Members in the Trading the Charts chatroom
knew to watch Monday morning's ISM Services data for a reversal catalyst, and,
sure enough, that's exactly what we got in the weaker than expected number
that was, nevertheless, better than recessionary. Bottoms are made of such
as this.
TTC members were also tipped off before the release of the data to watch the
inflationary implications of high unit labor cost extend the recovery in metals,
which they did. Strong steel output further cemented the move as the yen gradually
continued its decline against major currencies. Members saw TTC's proprietary
trend cycle charts capture the reversal beautifully, like the one below.

In the end, selling pressure at the close of the trading week capped off what
was in all respects only a modest rally in gold and silver. Many analysts were
expecting at best a "dead cat bounce" in metals going into last week, and many
more might echo that position if there's any further softness in metals next
week. Even the update that earlier this year said that the rumors of the metals'
death were greatly exaggerated said last week that any upward movement would
fail to make new highs. But precious metals are far from dead. Even if there
is a retest of support in the next two weeks, vital signs indicate this cat
still has plenty of lives.
If precious metals were left to pure producer supply and consumer demand alone,
the result would be a steady, gentle rise in the price - something like the
trendline represented by the 50-day moving average in the charts above. But
of course this isn't the case. Instead, as the COT reports have shown over
the last two weeks, the movement of large funds in and out of metals ETF's,
options, and futures have a profound impact on short term prices, with the
result of producing sharp peaks and valleys in these relatively small markets,
particularly when sentiment reaches extremes.

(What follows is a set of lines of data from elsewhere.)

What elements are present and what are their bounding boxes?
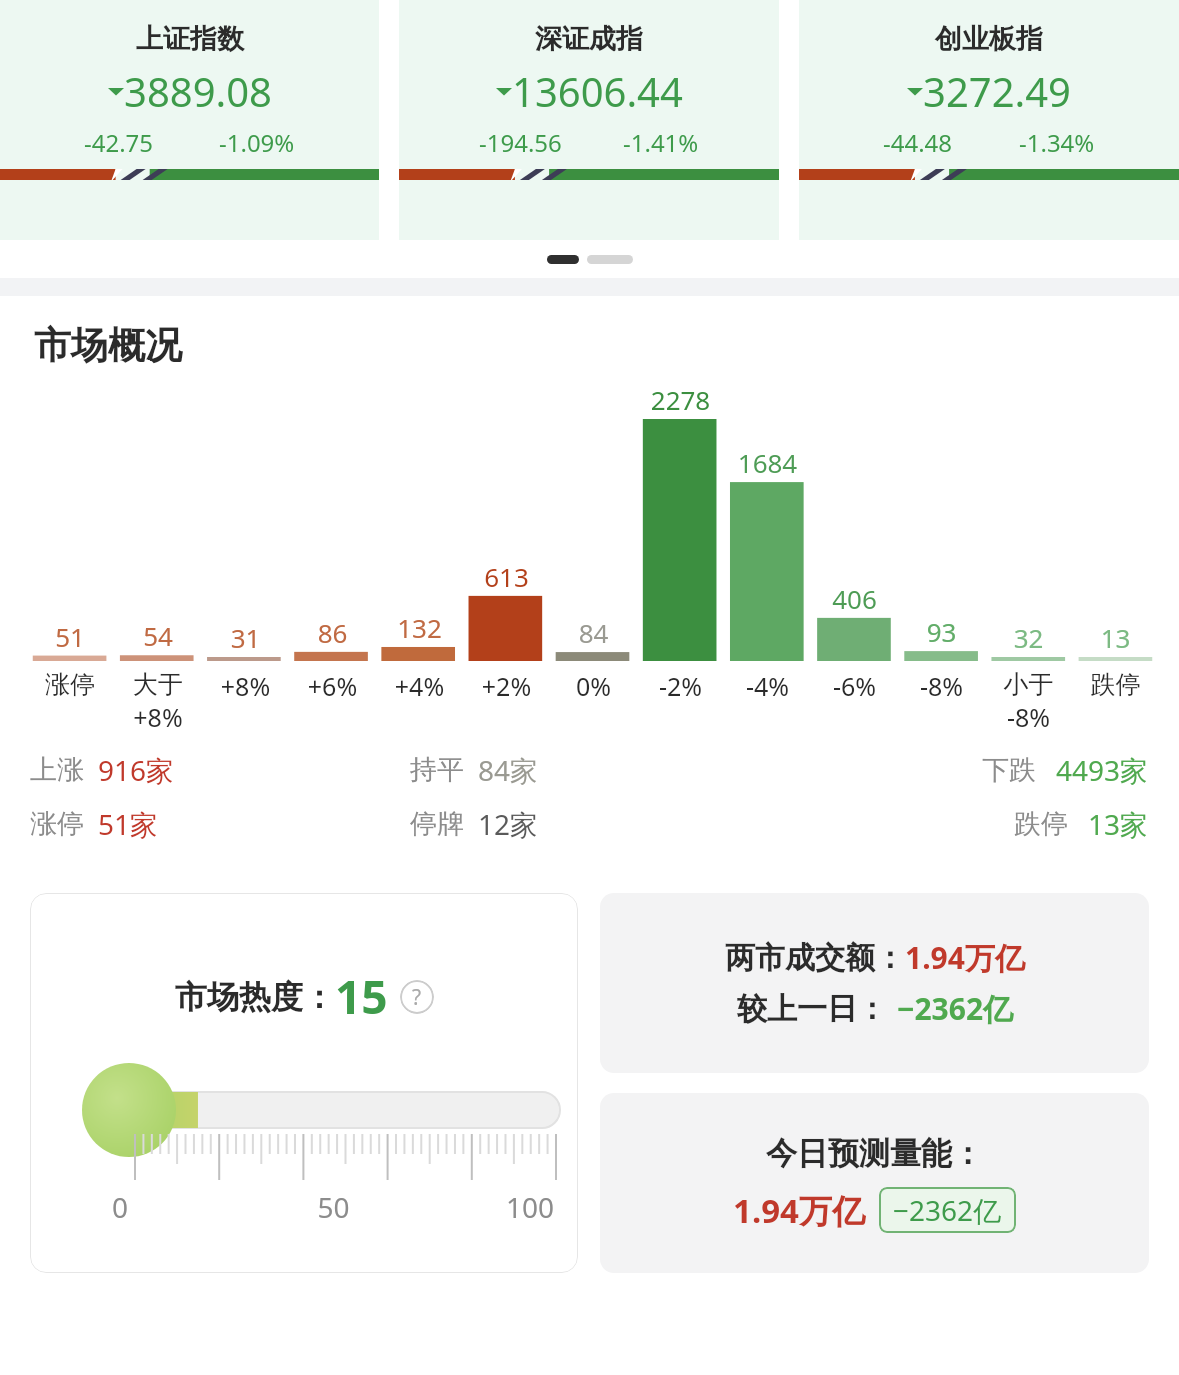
staticText: 51 — [26, 619, 114, 654]
staticText: 跌停 — [1072, 669, 1159, 700]
staticText: −2362亿 — [893, 1191, 1002, 1229]
staticText: +6% — [289, 669, 376, 703]
button[interactable]: 深证成指 — [399, 0, 779, 240]
staticText: 13606.44 — [512, 64, 683, 118]
staticText: -4% — [724, 669, 811, 703]
staticText: +8% — [114, 700, 202, 734]
staticText: 1684 — [724, 445, 811, 480]
staticText: 54 — [114, 618, 202, 653]
staticText: 下跌 — [982, 753, 1036, 787]
staticText: 13 — [1072, 620, 1159, 655]
staticText: 0% — [550, 669, 637, 703]
staticText: 3272.49 — [923, 64, 1071, 118]
staticText: 3889.08 — [124, 64, 272, 118]
staticText: 916家 — [98, 751, 175, 789]
staticText: 0 — [112, 1188, 260, 1226]
staticText: 51家 — [98, 805, 159, 843]
staticText: 今日预测量能： — [766, 1134, 983, 1173]
staticText: 深证成指 — [535, 22, 643, 56]
staticText: +2% — [463, 669, 550, 703]
staticText: 市场概况 — [34, 322, 182, 369]
staticText: 93 — [898, 614, 985, 649]
staticText: 100 — [407, 1188, 554, 1226]
staticText: 132 — [376, 610, 463, 645]
staticText: 持平 — [410, 753, 464, 787]
staticText: 市场热度： — [175, 977, 335, 1017]
button[interactable]: 两市成交额： — [600, 893, 1149, 1073]
staticText: 12家 — [478, 805, 539, 843]
staticText: 2278 — [637, 382, 724, 417]
staticText: 32 — [985, 620, 1072, 655]
staticText: 406 — [811, 581, 898, 616]
staticText: 50 — [260, 1188, 407, 1226]
staticText: 大于 — [114, 669, 202, 700]
staticText: 停牌 — [410, 807, 464, 841]
staticText: -8% — [898, 669, 985, 703]
staticText: -1.09% — [219, 126, 295, 159]
staticText: 创业板指 — [935, 22, 1043, 56]
button[interactable]: 创业板指 — [799, 0, 1179, 240]
staticText: 跌停 — [1014, 807, 1068, 841]
staticText: 涨停 — [26, 669, 114, 700]
staticText: 较上一日： — [737, 990, 887, 1028]
button[interactable]: 市场热度： — [30, 893, 578, 1273]
staticText: 13家 — [1088, 805, 1149, 843]
staticText: +8% — [202, 669, 289, 703]
staticText: 两市成交额： — [725, 939, 905, 977]
staticText: -8% — [985, 700, 1072, 734]
staticText: -1.34% — [1019, 126, 1095, 159]
staticText: 84家 — [478, 751, 539, 789]
staticText: 86 — [289, 615, 376, 650]
staticText: 小于 — [985, 669, 1072, 700]
staticText: -2% — [637, 669, 724, 703]
staticText: -42.75 — [84, 126, 154, 159]
staticText: +4% — [376, 669, 463, 703]
button[interactable]: 上证指数 — [0, 0, 379, 240]
button[interactable]: 今日预测量能： — [600, 1093, 1149, 1273]
staticText: 1.94万亿 — [905, 937, 1025, 978]
button[interactable]: 帮助说明 — [400, 980, 434, 1014]
staticText: 613 — [463, 559, 550, 594]
staticText: -194.56 — [479, 126, 562, 159]
staticText: 15 — [335, 965, 388, 1028]
staticText: 涨停 — [30, 807, 84, 841]
staticText: 1.94万亿 — [733, 1188, 865, 1233]
staticText: -6% — [811, 669, 898, 703]
staticText: ? — [412, 983, 422, 1012]
staticText: -1.41% — [623, 126, 699, 159]
staticText: 上证指数 — [136, 22, 244, 56]
staticText: 上涨 — [30, 753, 84, 787]
staticText: 31 — [202, 620, 289, 655]
staticText: −2362亿 — [897, 988, 1014, 1029]
staticText: 4493家 — [1056, 751, 1149, 789]
staticText: -44.48 — [883, 126, 953, 159]
staticText: 84 — [550, 615, 637, 650]
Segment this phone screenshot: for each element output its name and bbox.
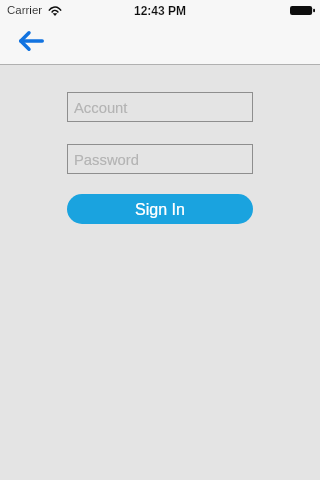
staticText: Account <box>74 100 128 117</box>
staticText: Carrier <box>7 4 43 17</box>
button[interactable]: Back <box>4 21 49 61</box>
staticText: Sign In <box>135 201 185 219</box>
staticText: Password <box>74 152 139 169</box>
button[interactable]: Password <box>67 144 253 174</box>
button[interactable]: Sign In <box>67 194 253 224</box>
staticText: 12:43 PM <box>134 4 187 17</box>
button[interactable]: Account <box>67 92 253 122</box>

The charts above show that, recently, a successful test of the 50-day moving
average like we've just seen has been followed by one or more subsequent retests
before a new high is finally reached (see specifically June and Sept. 06 and
Jan. 07). Unless a catalyst materializes over the next few weeks, another retest
will eventually become inevitable, but this should be viewed by long term investors
as merely a return to the underlying uptrend and a low risk/reward buy with
the right catalyst.
Now that the initial bounce from the recent selloff looks done, it's critical
to understand the causes of the decline, its nature, and the forces that will
shape the markets from here. Remember first that the selling in metals began
over liquidity concerns and was therefore deflationary in nature, as absurd
as it might seem given the current flood of capital in all markets. And, as
much as it publicly states its intolerance for inflation, the Fed's
real bugaboo is deflation and its solution is lower interest rates.
They weren't exactly "predictions", but remember this update stated in January
that, to turn a corner in housing and prevent a recession, the economy must
have lower treasury yields and buoyant, if not higher, equities markets in
time for spring and summer. It took a dramatic, though ultimately not too damaging
correction in stocks, but, as of last week, both of those conditions have materialized.

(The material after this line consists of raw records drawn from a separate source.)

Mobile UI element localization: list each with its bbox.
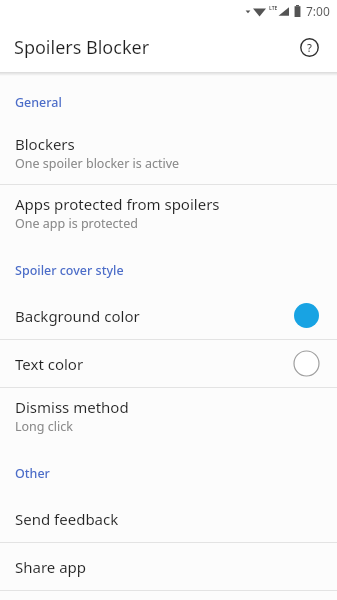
staticText: Text color bbox=[15, 354, 293, 374]
staticText: Long click bbox=[15, 418, 73, 435]
button[interactable]: Help bbox=[291, 29, 327, 65]
button[interactable]: Text color bbox=[0, 340, 337, 387]
staticText: 7:00 bbox=[306, 3, 330, 19]
staticText: General bbox=[15, 94, 62, 111]
staticText: ? bbox=[307, 40, 312, 55]
button[interactable]: Apps protected from spoilers bbox=[0, 185, 337, 244]
staticText: Spoiler cover style bbox=[15, 262, 124, 279]
staticText: Dismiss method bbox=[15, 397, 129, 417]
staticText: LTE bbox=[269, 5, 278, 12]
staticText: Apps protected from spoilers bbox=[15, 194, 220, 214]
button[interactable]: Dismiss method bbox=[0, 388, 337, 447]
staticText: Background color bbox=[15, 306, 293, 326]
button[interactable]: Background color bbox=[0, 292, 337, 339]
staticText: Other bbox=[15, 465, 50, 482]
staticText: Blockers bbox=[15, 134, 75, 154]
staticText: Spoilers Blocker bbox=[14, 35, 150, 60]
staticText: Share app bbox=[15, 557, 87, 577]
button[interactable]: Blockers bbox=[0, 125, 337, 184]
button[interactable]: Send feedback bbox=[0, 495, 337, 542]
staticText: One spoiler blocker is active bbox=[15, 155, 180, 172]
button[interactable]: Share app bbox=[0, 543, 337, 590]
staticText: Send feedback bbox=[15, 509, 119, 529]
staticText: One app is protected bbox=[15, 215, 138, 232]
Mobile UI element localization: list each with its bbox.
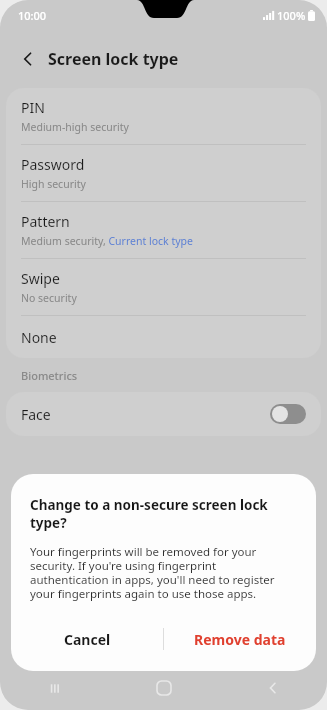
staticText: Change to a non-secure screen lock type? [30,496,297,532]
staticText: Face [21,405,51,424]
staticText: None [21,328,57,347]
button[interactable]: Pattern [6,202,321,258]
button[interactable]: Home [109,666,218,710]
button[interactable]: Face [6,392,321,436]
staticText: Cancel [64,630,111,649]
button[interactable]: Back [12,43,44,75]
button[interactable]: Swipe [6,259,321,315]
button[interactable]: Face unlock toggle [270,404,306,424]
button[interactable]: Back [218,666,327,710]
staticText: Screen lock type [48,48,179,70]
button[interactable]: Password [6,145,321,201]
button[interactable]: Recent apps [0,666,109,710]
staticText: Biometrics [21,368,78,383]
staticText: Remove data [194,630,286,649]
staticText: 10:00 [18,8,47,23]
staticText: Your fingerprints will be removed for yo… [30,544,297,601]
staticText: Swipe [21,269,60,288]
staticText: Pattern [21,212,70,231]
staticText: Medium-high security [21,120,129,134]
staticText: No security [21,291,77,305]
button[interactable]: Remove data [164,617,316,661]
staticText: Medium security, Current lock type [21,234,193,248]
button[interactable]: None [6,316,321,358]
staticText: PIN [21,98,45,117]
button[interactable]: PIN [6,88,321,144]
staticText: Password [21,155,85,174]
button[interactable]: Cancel [11,617,163,661]
staticText: 100% [277,8,306,23]
staticText: High security [21,177,86,191]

Glowing confirmation, in fact, came in the form of the Fed's household income
data, which had household net worth reaching an all-time high in 2006 with
household debt growing at the slowest pace in several years. There's no doubt
the bull run from last summer was a major factor in the creation of this pool
of potential home buyers which represent a very optimistic signal for the economy.
Back in January, yields were threatening to surpass 5%, but with the 10-year
note now hovering closer to 4.5% it would certainly seem conditions are ripening
for a robust spring and summer buying season in major housing markets which,
should it develop, could herald the resurrection of both base and precious
metals.
Still, as described last week, mortgage rates remain sticky despite the decline
in bond yields. With tighter restrictions on lending and the now infamous sea
of adjustable-rate mortgages that represent potential defaults when they reset
at higher rates, expectations may reemerge for the Fed to cut once or twice
before summer is out. The jobless claims data this Thursday will be a crucial
factor in determining the ultimate significance of the frequently revised ADP
employment number last week and whether rate cuts could actually be on the
table for May or June.
By the Fed's own admission, it does not need much more weakness in the economic
data to cut its target rates, just contained inflation expectations. Of course,
next week's PPI and CPI numbers will be highly influential in speculation about
the decision at the Fed's May meeting and to the future of precious metals.

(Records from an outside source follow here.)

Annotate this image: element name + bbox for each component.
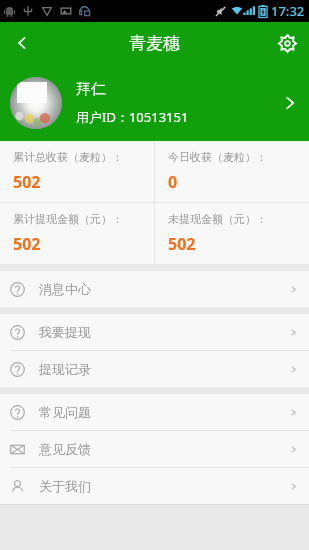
button[interactable]: 我要提现 xyxy=(0,314,309,350)
button[interactable]: 意见反馈 xyxy=(0,431,309,467)
button[interactable]: 拜仁 xyxy=(0,64,309,141)
staticText: 累计总收获（麦粒）： xyxy=(13,150,123,164)
staticText: 502 xyxy=(168,233,196,255)
button[interactable]: Back xyxy=(0,22,44,64)
button[interactable]: 消息中心 xyxy=(0,271,309,307)
staticText: 意见反馈 xyxy=(39,441,288,457)
staticText: 用户ID：10513151 xyxy=(76,108,189,126)
staticText: 17:32 xyxy=(271,2,305,20)
staticText: 0 xyxy=(168,171,178,193)
staticText: 常见问题 xyxy=(39,404,288,420)
staticText: 关于我们 xyxy=(39,478,288,494)
staticText: 累计提现金额（元）： xyxy=(13,212,123,226)
staticText: 502 xyxy=(13,233,41,255)
staticText: 我要提现 xyxy=(39,324,288,340)
staticText: 拜仁 xyxy=(76,80,106,99)
button[interactable]: 提现记录 xyxy=(0,351,309,387)
button[interactable]: Settings xyxy=(265,22,309,64)
staticText: 提现记录 xyxy=(39,361,288,377)
staticText: 消息中心 xyxy=(39,281,288,297)
staticText: 502 xyxy=(13,171,41,193)
button[interactable]: 关于我们 xyxy=(0,468,309,504)
staticText: 青麦穗 xyxy=(129,33,180,54)
staticText: 今日收获（麦粒）： xyxy=(168,150,267,164)
staticText: 未提现金额（元）： xyxy=(168,212,267,226)
button[interactable]: 常见问题 xyxy=(0,394,309,430)
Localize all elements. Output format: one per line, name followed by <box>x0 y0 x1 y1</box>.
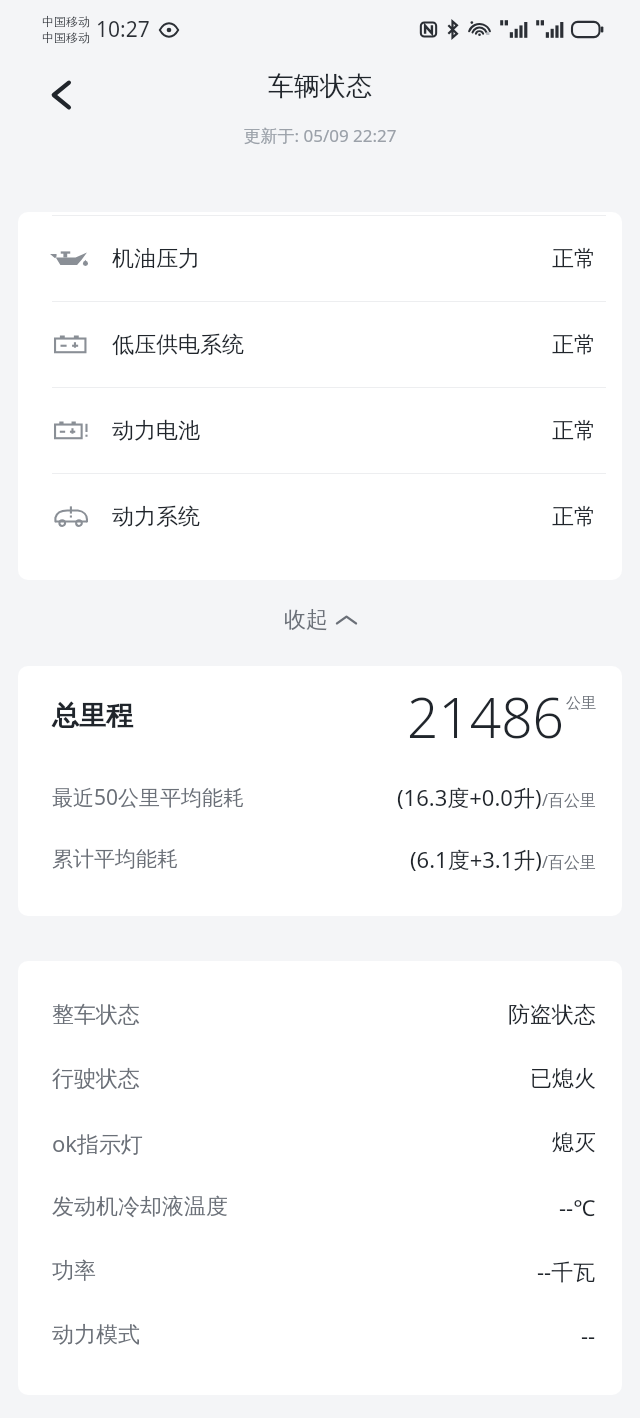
staticText: 最近50公里平均能耗 <box>52 783 245 812</box>
staticText: 中国移动 <box>42 14 90 29</box>
staticText: /百公里 <box>542 851 596 873</box>
staticText: ok指示灯 <box>52 1128 144 1158</box>
staticText: 正常 <box>552 331 596 359</box>
button[interactable]: 动力电池 <box>18 388 622 473</box>
staticText: 累计平均能耗 <box>52 846 178 872</box>
staticText: 功率 <box>52 1257 96 1285</box>
staticText: (6.1度+3.1升) <box>410 844 542 874</box>
button[interactable]: 动力系统 <box>18 474 622 559</box>
staticText: /百公里 <box>542 789 596 811</box>
staticText: 公里 <box>566 694 596 713</box>
staticText: 整车状态 <box>52 1001 140 1029</box>
staticText: 动力系统 <box>112 503 200 531</box>
staticText: 行驶状态 <box>52 1065 140 1093</box>
staticText: 防盗状态 <box>508 1001 596 1029</box>
staticText: 21486 <box>407 679 565 754</box>
staticText: --千瓦 <box>537 1256 596 1286</box>
staticText: 总里程 <box>52 699 133 733</box>
staticText: 车辆状态 <box>268 70 372 103</box>
staticText: 正常 <box>552 417 596 445</box>
staticText: 动力电池 <box>112 417 200 445</box>
button[interactable]: Back <box>28 64 90 126</box>
staticText: 10:27 <box>96 15 150 44</box>
staticText: -- <box>581 1320 596 1350</box>
staticText: 更新于: 05/09 22:27 <box>243 124 397 147</box>
staticText: 已熄火 <box>530 1065 596 1093</box>
staticText: 低压供电系统 <box>112 331 244 359</box>
staticText: 正常 <box>552 503 596 531</box>
staticText: 发动机冷却液温度 <box>52 1193 228 1221</box>
staticText: (16.3度+0.0升) <box>397 782 542 812</box>
staticText: 机油压力 <box>112 245 200 273</box>
staticText: 中国移动 <box>42 30 90 45</box>
staticText: 动力模式 <box>52 1321 140 1349</box>
staticText: 熄灭 <box>552 1129 596 1157</box>
staticText: 收起 <box>284 606 328 634</box>
button[interactable]: 低压供电系统 <box>18 302 622 387</box>
button[interactable]: 收起 <box>258 596 382 644</box>
staticText: 正常 <box>552 245 596 273</box>
button[interactable]: 机油压力 <box>18 216 622 301</box>
staticText: --℃ <box>559 1192 596 1222</box>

The high labor cost figure from last week suggests future inflation if productivity
does not increase, but it's unlikely this surprising figure would manifest
consequences in concurrent inflation data. Anyways, strong corporate bond issuance
seen last Wednesday and Thursday is a bullish forward-looking indicator that
could be raised against the case of labor cost.
Given that the economy appears to have hit a soft patch last month in all
but employment, this week's inflation numbers could very well be tame, with
an initial neutral to bearish implication for metals. Weakness in retail earnings
on Tuesday could also provide difficulty if the bears feel inclined to push,
but if the last Friday's employment data was accurate, there could be a chance
of beating the very modest expectations. Resilience in the labor market on
Thursday would keep the Fed on the sidelines and would likely save both gold
and Goldilocks from early graves.
All the focus on the yen and on the stock correction has pushed some fundamental
news items to the back of traders' minds that might have otherwise been market
movers, but the weekly chart of the trade-weighted dollar index below shows
this to also be a crucial juncture for American currency. Metals have borrowed
life from the stronger dollar over the past few days, but after a bullish reversal
last week, contained inflation figures could have traders sending the dollar
index back toward its 50-day moving average, taken out almost a year ago, without
necessarily taking gold and silver along for the ride.

Also, though it hardly dominated the headlines, the European Central Bank
raised rates again last week with language out of both Frankfurt and London
that confirms the trend toward higher interest rates globally, a trend in which
the Fed is unlikely to participate anytime soon. Despite the odds of any change
in Fed funds rate seeing a decline last week, the dollar could be in a particularly
precarious position if data leans the Fed toward cutting. Though it may initially
delay a rally in metals, lower interest rates virtually guarantee a rise in
inflation and a new birth for precious metals.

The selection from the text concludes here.